Search code examples
cpointersstrtok

using strtok to split one string more than once leads to an unexpected behavior


I faced a problem and I need someone to explain what's happening.

I am parsing a string like a=1&b=2&c=3 and I want to parse it to ["a=1","b=2","c=3"] and then split each x=y.

Here is the code:


#include <stdio.h>
#include <string.h>
#include <stdlib.h>

void f2(char *src)
{
    char *dest = (char *) calloc(strlen(src)+1,sizeof(char));    
   
    strcpy(dest,src); // I copy src to dest to guard src from being messed up with strtok

   // when I comment out the below line, src address doesn't change
   // but why is it changing the src address?

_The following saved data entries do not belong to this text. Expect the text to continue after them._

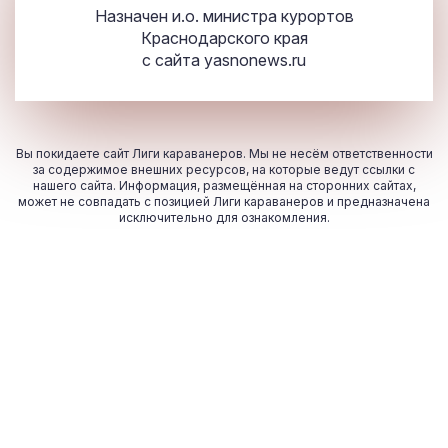
Назначен и.о. министра курортов
Краснодарского края
с сайта
yasnonews.ru
Вы покидаете сайт Лиги караванеров. Мы не несём ответственности
за содержимое внешних ресурсов, на которые ведут ссылки с
нашего сайта. Информация, размещённая на сторонних сайтах,
может не совпадать с позицией Лиги караванеров и предназначена
исключительно для ознакомления.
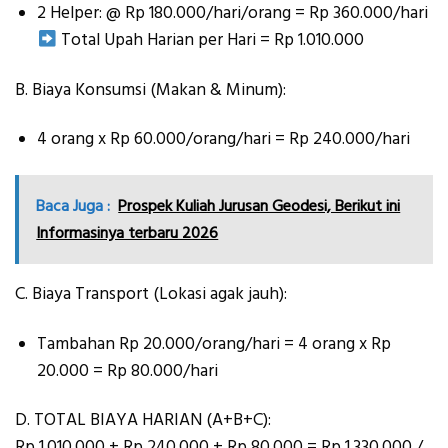
2 Helper: @ Rp 180.000/hari/orang = Rp 360.000/hari
Total Upah Harian per Hari = Rp 1.010.000
B. Biaya Konsumsi (Makan & Minum):
4 orang x Rp 60.000/orang/hari = Rp 240.000/hari
Baca Juga :
Prospek Kuliah Jurusan Geodesi, Berikut ini
Informasinya terbaru 2026
C. Biaya Transport (Lokasi agak jauh):
Tambahan Rp 20.000/orang/hari = 4 orang x Rp
20.000 = Rp 80.000/hari
D. TOTAL BIAYA HARIAN (A+B+C):
Rp 1.010.000 + Rp 240.000 + Rp 80.000 = Rp 1.330.000 /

I have copied the src to dest!
    char *token = strtok(dest, "="); 
    printf("dest addr: %p token addr: %p \n",dest,token);
}
void f1(char *src)
{
    char *token = strtok(src, "&");
    while (token)
    {
        printf("src addr: %p ", token);
        f2(token);
        token = strtok(NULL, "&");
    }
} 

And the I run the code like :

TEST(CopyPointer, CopyStrTok)
{
    char str[]="a=1&b=2&c=3";
    f1(str);
}

Here is the result:

src addr: 0x7ffd4a00ec0c dest addr: 0x558a755d3350 token addr: 0x558a755d3350 // it's fine 
src addr: 0x558a755d3352 dest addr: 0x558a755d3370 token addr: 0x558a755d3370 
//               ^                         ^    
// now src addr is changed and it's pointing to the second character of dest

I can't explain why the src is manipulated by f2 while I have copied the src to another variable called dest?

Correction:

As mentioned in one of the answers, src address is not changed, just token address is changed!


Solution

  • The strtok function uses static internal data to keep track of where it is.

    So when you call strtok in f1 it is associated with src in that function (which is the same as str in your test function), but when you call it again in f2 with dest as the first argument, it is now associated with dest in f2. Then when you call strtok again in f1 with NULL as the first argument, it's using an internal pointer to a member of dest which is no longer in scope. This triggers undefined behavior.

    If you want to use multiple levels of strtok, you should instead use strtok_r which allows the user to pass in an addition parameter to store its state.

    #include <stdio.h>
    #include <stdlib.h>
    #include <string.h>
    
    void f2(char *src)
    {
        char *p = NULL;
        char *token = strtok_r(src, "=", &p);
        printf("token a=%s\n", token);
        token = strtok_r(NULL, "=", &p);
        printf("token b=%s\n", token);
    }
    void f1(char *src)
    {
        char *p = NULL;
        char *token = strtok_r(src, "&", &p);
        while (token)
        {
            f2(token);
            token = strtok_r(NULL, "&", &p);
        }
    }
    
    int main()
    {
        char str[] = "a=1&b=2&c=3";
        f1(str);
        return 0;
    }
    

    Output:

    token a=a
    token b=1
    token a=b
    token b=2
    token a=c
    token b=3